The eternal question of our profession is how do you build good software? We talk endlessly about methodologies, about languages, about IDEs. What are the right programming techniques? Which technologies are the best? Should we use RUP or XP or Scrum?
They are all important questions, but if we are talking about large scale systems, they are the wrong questions. The right question is, how do you build a good software team? I'm convinced that a good team can build anything; a good team can make bricks without straw. And a bad team, well it doesn't matter. Give them straw and a bad team won't be able to produce bricks. Heck, give them straw and a bad team won't be able to produce straw. If you have some kind of leadership role and you need to build a development team, how do you do it? Well it ain't easy.
We are not all the same
A key part of building a software team is to remember that not everyone is the same. Some of us think in pictures. Some in words. Some of us like to talk, we could talk all day, while others seem to get an allotment of exactly 647 words each morning for use through out the day. Some of us did our homework with the TV blaring, while my son must have absolute, please don't tap your foot to your iPod music Dad, silence.
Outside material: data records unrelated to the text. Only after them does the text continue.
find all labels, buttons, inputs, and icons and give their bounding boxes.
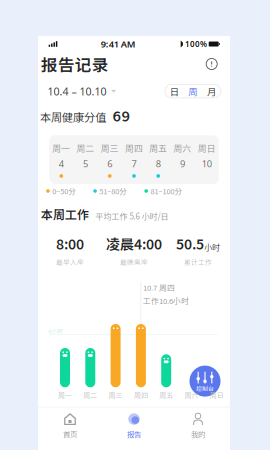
button[interactable]: 首页 [38, 409, 102, 443]
staticText: 周 [188, 84, 197, 98]
staticText: 8:00 [56, 233, 84, 254]
staticText: 累计工作 [184, 257, 212, 267]
button[interactable]: 10.4 – 10.10 [48, 84, 116, 98]
staticText: 凌晨4:00 [106, 233, 162, 254]
button[interactable]: 月 [202, 84, 221, 98]
staticText: 周六 [184, 390, 198, 400]
button[interactable]: 我的 [166, 409, 230, 443]
staticText: 周五 [149, 142, 167, 154]
staticText: 周日 [198, 142, 216, 154]
staticText: 81–100分 [150, 186, 181, 196]
staticText: 50.5 [176, 233, 204, 254]
staticText: 69 [112, 104, 130, 126]
staticText: 9 [180, 158, 185, 170]
staticText: 10.4 – 10.10 [48, 84, 106, 98]
staticText: 周一 [52, 142, 70, 154]
staticText: 周四 [125, 142, 143, 154]
button[interactable]: 周 [184, 84, 202, 98]
staticText: 周二 [76, 142, 94, 154]
button[interactable]: 控制台 [190, 366, 220, 397]
staticText: 周日 [210, 390, 224, 400]
button[interactable]: 报告 [102, 409, 166, 443]
staticText: 周三 [109, 390, 123, 400]
staticText: 小时 [204, 241, 220, 253]
staticText: 51–80分 [99, 186, 126, 196]
staticText: 月 [207, 84, 216, 98]
staticText: 周六 [174, 142, 192, 154]
staticText: 我的 [191, 429, 205, 439]
staticText: 8小时 [48, 327, 63, 335]
staticText: 9:41 AM [101, 38, 136, 50]
staticText: 本周工作 [41, 205, 89, 223]
staticText: 日 [170, 84, 179, 98]
staticText: 100% [185, 39, 207, 49]
button[interactable]: 说明 [205, 58, 218, 70]
staticText: 控制台 [196, 384, 214, 393]
staticText: 最早入座 [56, 257, 84, 267]
staticText: 周一 [58, 390, 72, 400]
staticText: 首页 [63, 429, 77, 439]
staticText: 报告记录 [41, 52, 109, 76]
staticText: 8 [156, 158, 161, 170]
staticText: 4 [59, 158, 64, 170]
staticText: 0–50分 [52, 186, 75, 196]
staticText: 工作10.6小时 [143, 295, 189, 306]
button[interactable]: 日 [165, 84, 184, 98]
staticText: 6 [107, 158, 112, 170]
staticText: 周五 [159, 390, 173, 400]
staticText: 报告 [127, 429, 141, 439]
staticText: 10.7 周四 [143, 282, 175, 293]
staticText: 7 [132, 158, 136, 170]
staticText: 周二 [83, 390, 97, 400]
staticText: 10 [202, 158, 212, 170]
staticText: 最晚离座 [120, 257, 148, 267]
staticText: 5 [83, 158, 88, 170]
staticText: 平均工作 5.6 小时/日 [96, 210, 168, 222]
staticText: 周四 [134, 390, 148, 400]
staticText: 周三 [101, 142, 119, 154]
staticText: 本周健康分值 [40, 108, 106, 125]
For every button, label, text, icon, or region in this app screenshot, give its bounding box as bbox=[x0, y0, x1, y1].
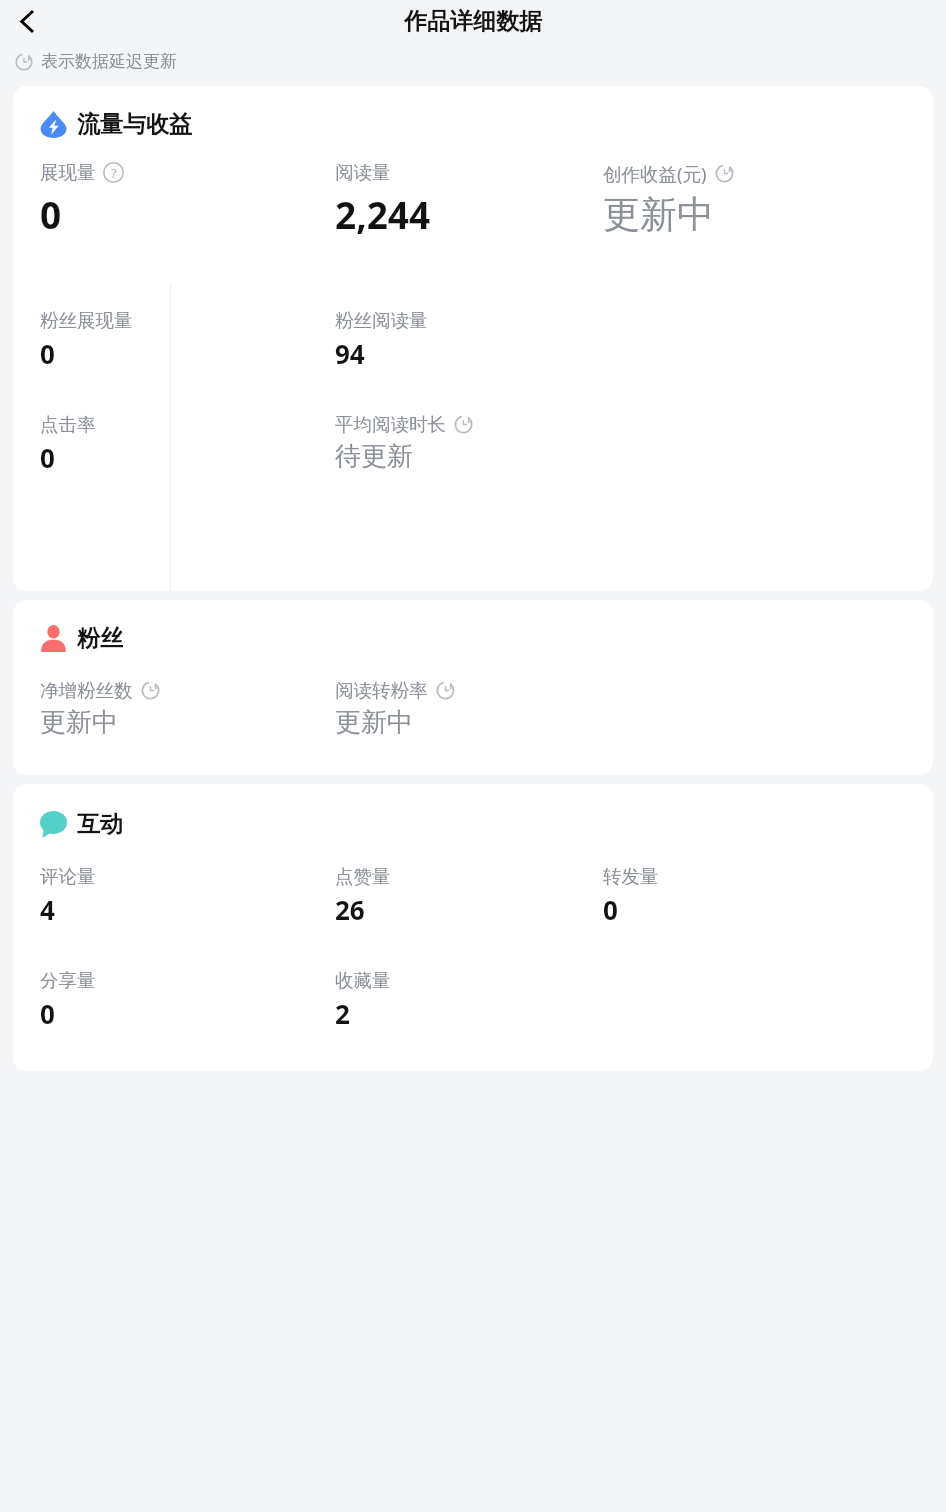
staticText: 转发量 bbox=[603, 865, 659, 888]
staticText: 表示数据延迟更新 bbox=[41, 51, 177, 72]
staticText: 净增粉丝数 bbox=[40, 679, 133, 702]
staticText: 创作收益(元) bbox=[603, 161, 707, 186]
staticText: 0 bbox=[40, 189, 62, 239]
staticText: 更新中 bbox=[335, 706, 413, 739]
staticText: ? bbox=[111, 164, 117, 182]
staticText: 点击率 bbox=[40, 413, 96, 436]
staticText: 阅读量 bbox=[335, 161, 391, 184]
staticText: 0 bbox=[40, 336, 55, 371]
staticText: 待更新 bbox=[335, 440, 413, 473]
staticText: 分享量 bbox=[40, 969, 96, 992]
staticText: 收藏量 bbox=[335, 969, 391, 992]
button[interactable]: 流量与收益 bbox=[13, 86, 933, 591]
staticText: 26 bbox=[335, 892, 365, 927]
staticText: 阅读转粉率 bbox=[335, 679, 428, 702]
staticText: 更新中 bbox=[40, 706, 118, 739]
staticText: 评论量 bbox=[40, 865, 96, 888]
button[interactable]: Back bbox=[7, 1, 47, 41]
staticText: 0 bbox=[40, 440, 55, 475]
staticText: 平均阅读时长 bbox=[335, 413, 446, 436]
staticText: 粉丝阅读量 bbox=[335, 309, 428, 332]
staticText: 94 bbox=[335, 336, 365, 371]
staticText: 粉丝 bbox=[77, 624, 123, 653]
button[interactable]: 粉丝 bbox=[13, 600, 933, 775]
staticText: 流量与收益 bbox=[77, 110, 192, 139]
staticText: 作品详细数据 bbox=[404, 7, 542, 36]
staticText: 粉丝展现量 bbox=[40, 309, 133, 332]
staticText: 互动 bbox=[77, 810, 123, 839]
staticText: 0 bbox=[40, 996, 55, 1031]
staticText: 更新中 bbox=[603, 191, 714, 238]
staticText: 展现量 bbox=[40, 161, 96, 184]
staticText: 点赞量 bbox=[335, 865, 391, 888]
staticText: 4 bbox=[40, 892, 55, 927]
button[interactable]: 互动 bbox=[13, 784, 933, 1071]
staticText: 0 bbox=[603, 892, 618, 927]
staticText: 2 bbox=[335, 996, 350, 1031]
staticText: 2,244 bbox=[335, 189, 431, 239]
We all know that everyone is different, and yet we go on treating software engineers as interchangeable, plug replaceable units. You can hear it in the management jargon: we talk about resources when we mean people, about full time equivalents, about needing a architect, two mid-levels and a few grunts. Well guess what: it really doesn't make much difference which architect you pick, which full time equivalent you use, what particular resources you move onto a project. It is just the difference between success and spectacular, debris spewing failure. I'm not talking about good people vs. bad people here: you not only need good people to succeed, you need the right good people.
Calm and chaos
One of the key differences between people is how well they stand up to chaos. Every project has a certain level of chaos, some low, some medium, and some this is your new team that has never worked together we don't have any requirements, the schedule is tight so get busy coding, high. There are people who love to work in chaos, but don't know how to move chaos to order. There are people who love the challenge of beating down the chaos into something orderly. And there are people who will just fold up under the pressure, passing out while muttering, Where's the spec? I can't believe there is no spec.
If you have a chaotic project and you staff it with a combination of the I like chaos but don't know how to change it and I need structure types, you, or rather your project, is doomed. Similarly, move a chaos wrangler onto a CMMI Level 4 project and they will just wilt for lack of insanity.
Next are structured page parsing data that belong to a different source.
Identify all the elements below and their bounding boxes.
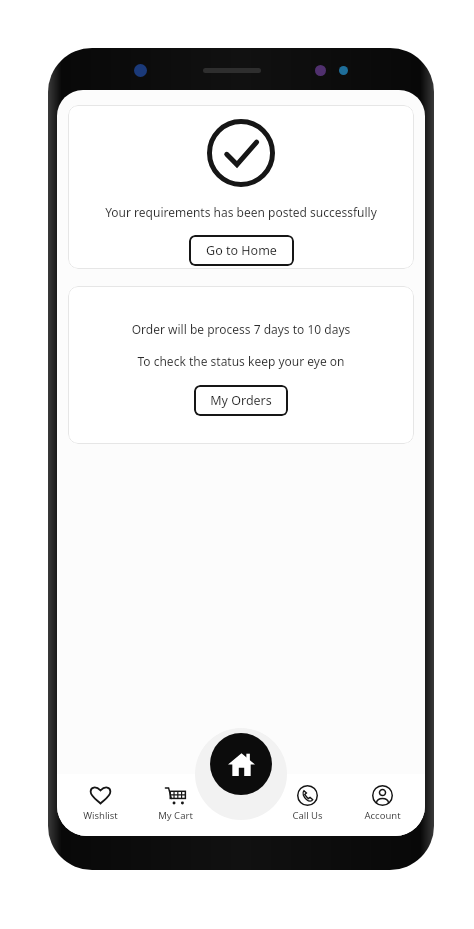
staticText: My Orders: [210, 392, 272, 409]
button[interactable]: Account: [345, 783, 419, 824]
button[interactable]: Go to Home: [189, 235, 294, 266]
staticText: Wishlist: [83, 809, 118, 822]
staticText: Account: [364, 809, 401, 822]
button[interactable]: Wishlist: [63, 783, 137, 824]
staticText: Call Us: [292, 809, 323, 822]
button[interactable]: My Orders: [194, 385, 288, 416]
staticText: To check the status keep your eye on: [68, 353, 414, 369]
staticText: Order will be process 7 days to 10 days: [68, 321, 414, 337]
button[interactable]: Home: [210, 733, 272, 795]
button[interactable]: My Cart: [138, 783, 212, 824]
button[interactable]: Call Us: [270, 783, 344, 824]
staticText: Go to Home: [206, 242, 277, 259]
staticText: Your requirements has been posted succes…: [68, 204, 414, 220]
staticText: My Cart: [158, 809, 193, 822]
Introverts and those other people
To look at another dimension, some people solve problems by talking them through. Give them a willing listener and a whiteboard and they could write the Great American Program. Others deal best with knotty problems in solitude. A good team should accommodate both styles.
Something of a confirmed introvert myself, I once worked on a software team peopled almost entirely by extroverts. They were nice enough, they were bright and they worked hard. They also drove me up a wall. No, I don't want to talk through this bug right now. No, I don't think getting someone else, or two someone elses in here to look at it will help. Just give me one hour of uninterrupted silence and I will have an idea of what to do. No, you can't wait over there.
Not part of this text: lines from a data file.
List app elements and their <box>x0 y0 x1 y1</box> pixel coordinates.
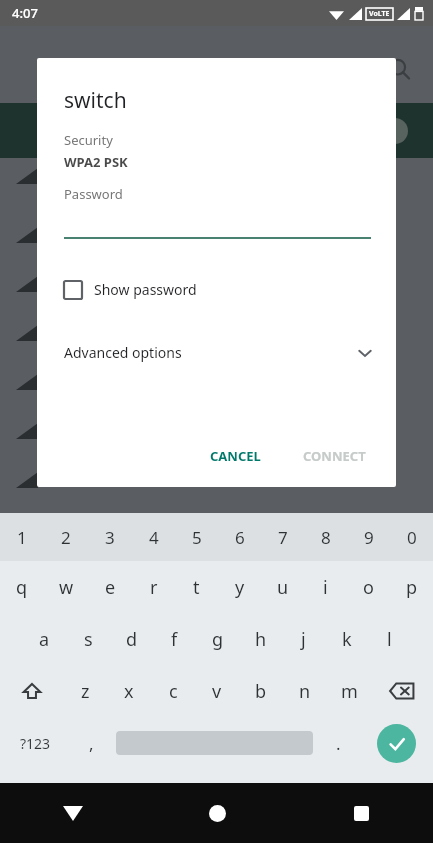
button[interactable]: ?123 <box>0 717 70 769</box>
button[interactable]: d <box>110 613 153 665</box>
button[interactable]: Enter <box>359 717 433 769</box>
button[interactable]: c <box>151 665 195 717</box>
button[interactable]: Backspace <box>371 665 433 717</box>
button[interactable]: 7 <box>261 513 304 561</box>
button[interactable]: z <box>63 665 107 717</box>
staticText: p <box>406 575 418 600</box>
button[interactable]: o <box>347 561 390 613</box>
button[interactable]: . <box>317 717 359 769</box>
staticText: u <box>277 575 289 600</box>
staticText: WPA2 PSK <box>64 153 128 171</box>
staticText: c <box>169 679 178 704</box>
button[interactable]: m <box>327 665 371 717</box>
staticText: h <box>255 627 267 652</box>
button[interactable]: Shift <box>0 665 63 717</box>
button[interactable]: w <box>44 561 88 613</box>
staticText: . <box>336 732 341 755</box>
button[interactable]: n <box>283 665 327 717</box>
staticText: g <box>212 627 224 652</box>
button[interactable]: 0 <box>390 513 433 561</box>
staticText: ?123 <box>20 734 51 753</box>
staticText: f <box>171 627 178 652</box>
staticText: l <box>387 627 392 652</box>
staticText: y <box>235 575 245 600</box>
staticText: w <box>59 575 74 600</box>
button[interactable]: 8 <box>304 513 347 561</box>
button[interactable]: i <box>304 561 347 613</box>
button[interactable]: CONNECT <box>291 439 378 473</box>
button[interactable]: b <box>239 665 283 717</box>
staticText: 7 <box>278 526 288 549</box>
staticText: Show password <box>94 280 197 299</box>
button[interactable]: Show password <box>64 280 197 299</box>
button[interactable]: Advanced options <box>64 343 374 362</box>
staticText: v <box>212 679 222 704</box>
button[interactable]: v <box>195 665 239 717</box>
staticText: s <box>84 627 93 652</box>
staticText: 0 <box>407 526 417 549</box>
staticText: b <box>255 679 267 704</box>
staticText: e <box>105 575 116 600</box>
staticText: VoLTE <box>369 9 390 19</box>
staticText: 6 <box>235 526 245 549</box>
button[interactable]: k <box>325 613 368 665</box>
staticText: 1 <box>17 526 27 549</box>
button[interactable]: u <box>261 561 304 613</box>
button[interactable]: 5 <box>175 513 218 561</box>
staticText: Password <box>64 185 123 203</box>
button[interactable]: a <box>22 613 66 665</box>
staticText: 4 <box>149 526 159 549</box>
button[interactable]: Home <box>145 783 289 843</box>
staticText: switch <box>64 86 127 115</box>
staticText: z <box>81 679 90 704</box>
button[interactable]: , <box>70 717 112 769</box>
button[interactable]: Recents <box>289 783 433 843</box>
staticText: k <box>342 627 352 652</box>
staticText: , <box>89 732 94 755</box>
button[interactable]: Back <box>0 783 145 843</box>
staticText: t <box>193 575 200 600</box>
staticText: 8 <box>321 526 331 549</box>
staticText: 5 <box>192 526 202 549</box>
staticText: 2 <box>61 526 71 549</box>
button[interactable]: q <box>0 561 44 613</box>
staticText: r <box>150 575 158 600</box>
staticText: 3 <box>105 526 115 549</box>
button[interactable]: s <box>66 613 110 665</box>
staticText: a <box>39 627 50 652</box>
staticText: q <box>16 575 28 600</box>
staticText: o <box>363 575 374 600</box>
staticText: 4:07 <box>12 4 38 22</box>
staticText: n <box>299 679 311 704</box>
button[interactable]: t <box>175 561 218 613</box>
staticText: CONNECT <box>303 447 366 465</box>
button[interactable]: r <box>132 561 175 613</box>
button[interactable]: CANCEL <box>198 439 273 473</box>
other: Expand advanced options <box>356 344 374 362</box>
button[interactable]: 2 <box>44 513 88 561</box>
button[interactable]: f <box>153 613 196 665</box>
button[interactable]: 6 <box>218 513 261 561</box>
button[interactable]: 1 <box>0 513 44 561</box>
button[interactable]: x <box>107 665 151 717</box>
staticText: 9 <box>364 526 374 549</box>
button[interactable]: y <box>218 561 261 613</box>
button[interactable]: p <box>390 561 433 613</box>
staticText: j <box>301 627 306 652</box>
staticText: x <box>124 679 134 704</box>
button[interactable]: g <box>196 613 239 665</box>
button[interactable]: e <box>88 561 132 613</box>
button[interactable]: l <box>368 613 411 665</box>
staticText: Advanced options <box>64 343 182 362</box>
button[interactable]: h <box>239 613 282 665</box>
button[interactable]: 4 <box>132 513 175 561</box>
staticText: Security <box>64 131 113 149</box>
staticText: i <box>323 575 328 600</box>
staticText: d <box>126 627 138 652</box>
button[interactable]: j <box>282 613 325 665</box>
staticText: CANCEL <box>210 447 261 465</box>
button[interactable]: 9 <box>347 513 390 561</box>
button[interactable]: 3 <box>88 513 132 561</box>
I've also been on teams where nobody wanted to talk about anything, ever. Obviously a good software team needs both kinds of people, but less obviously, the team culture has to support both styles. As a leader you need to coax the introverts out into pair programming and free wheeling design sessions. But you need to recognize that they are likely to find these things exhausting and make allowances. You also need to encourage the people people to do their thing but also to give it a rest sometimes.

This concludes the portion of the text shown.